La CGTP demande au gouvernement de retirer l’avant-projet de révision de la loi du travail.

La CGTP demande au gouvernement de retirer l'avant-projet de révision de la loi du travail.

La proposition du gouvernement serait « un recul retentissant des droits des travailleurs », a déclaré Tiago Oliveira, en déclarations à Lusa, après s’être réuni avec la ministre du Travail, Solidarité et Sécurité sociale, Maria do Rosário Palma Ramalho.

 

Le leader de la CGTP indique qu’il a transmis cette « vision très négative » et a dit avoir « défié » la ministre pour qu’elle « recule sur toute la ligne » et retire l’avant-projet de la discussion.

Pour la centrale syndicale, la proposition de révision de la législation du travail « accentue la précarité », ainsi que la « dérégulation des horaires de travail » et attaque la liberté syndicale et la négociation collective.

« Il n’y a qu’un seul chemin, qui est celui du recul, du retrait de cet avant-projet », insiste-t-il, affirmant qu' »il n’y a rien dans le document qui permette de rompre » avec les difficultés que les travailleurs affrontent au quotidien.

Le gouvernement et les partenaires sociaux se réuniront à nouveau en concertation sociale le mercredi 10 septembre, lors de la première réunion après la présentation de l’avant-projet de révision de la législation du travail, le 24 juillet.

Depuis lors, des réunions bilatérales entre le gouvernement et les partenaires sociaux ont eu lieu, sachant que la CGTP et l’UGT ont été reçues séparément aujourd’hui, selon les informations fournies par les centrales syndicales respectives.

Les modifications prévues dans la proposition – intitulée « Travail XXI » – concernent des domaines allant de la parentalité (avec des modifications des congés parentaux, de l’allaitement et du deuil gestationnel) au travail flexible, à la formation dans les entreprises ou à la période d’essai des contrats de travail, et prévoient également une extension des secteurs soumis à des services minimums en cas de grève.

Lors d’une première analyse, lors de la présentation de l’avant-projet, les confédérations patronales ont applaudi la proposition, en indiquant qu' »elle constitue une bonne base de négociation ».

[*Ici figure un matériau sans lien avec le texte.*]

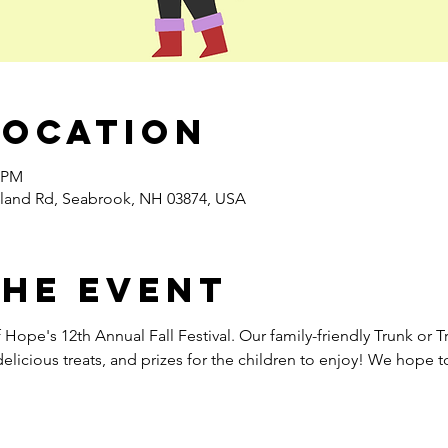
Location
0 PM
land Rd, Seabrook, NH 03874, USA
the event
 Hope's 12th Annual Fall Festival. Our family-friendly Trunk or Tr
delicious treats, and prizes for the children to enjoy! We hope t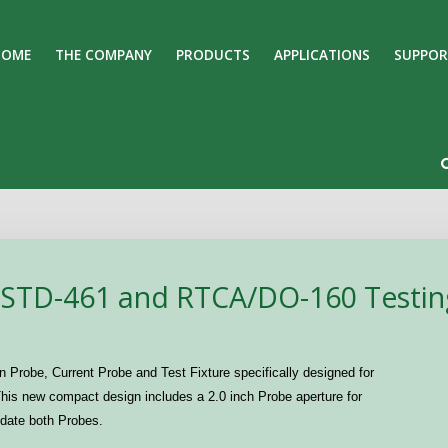
HOME
THE COMPANY
PRODUCTS
APPLICATIONS
SUPPOR
Search
Our Site
-STD-461 and RTCA/DO-160 Testin
n Probe, Current Probe and Test Fixture specifically designed for
is new compact design includes a 2.0 inch Probe aperture for
odate both Probes.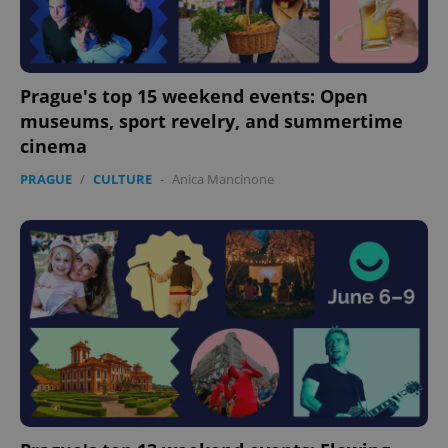
Prague's top 15 weekend events: Open
museums, sport revelry, and summertime
cinema
PRAGUE
/
CULTURE
-
Anica Mancinone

En revanche, les centrales syndicales ont été très critiques, considérant que la proposition « fragilise les droits des travailleurs » et ont même demandé une audience avec le Président de la République à ce sujet.

La CGTP et l’UGT se réuniront vendredi avec le Président de la République, l’audience de la CGTP étant prévue à 15h00 et celle de l’UGT à 16h00.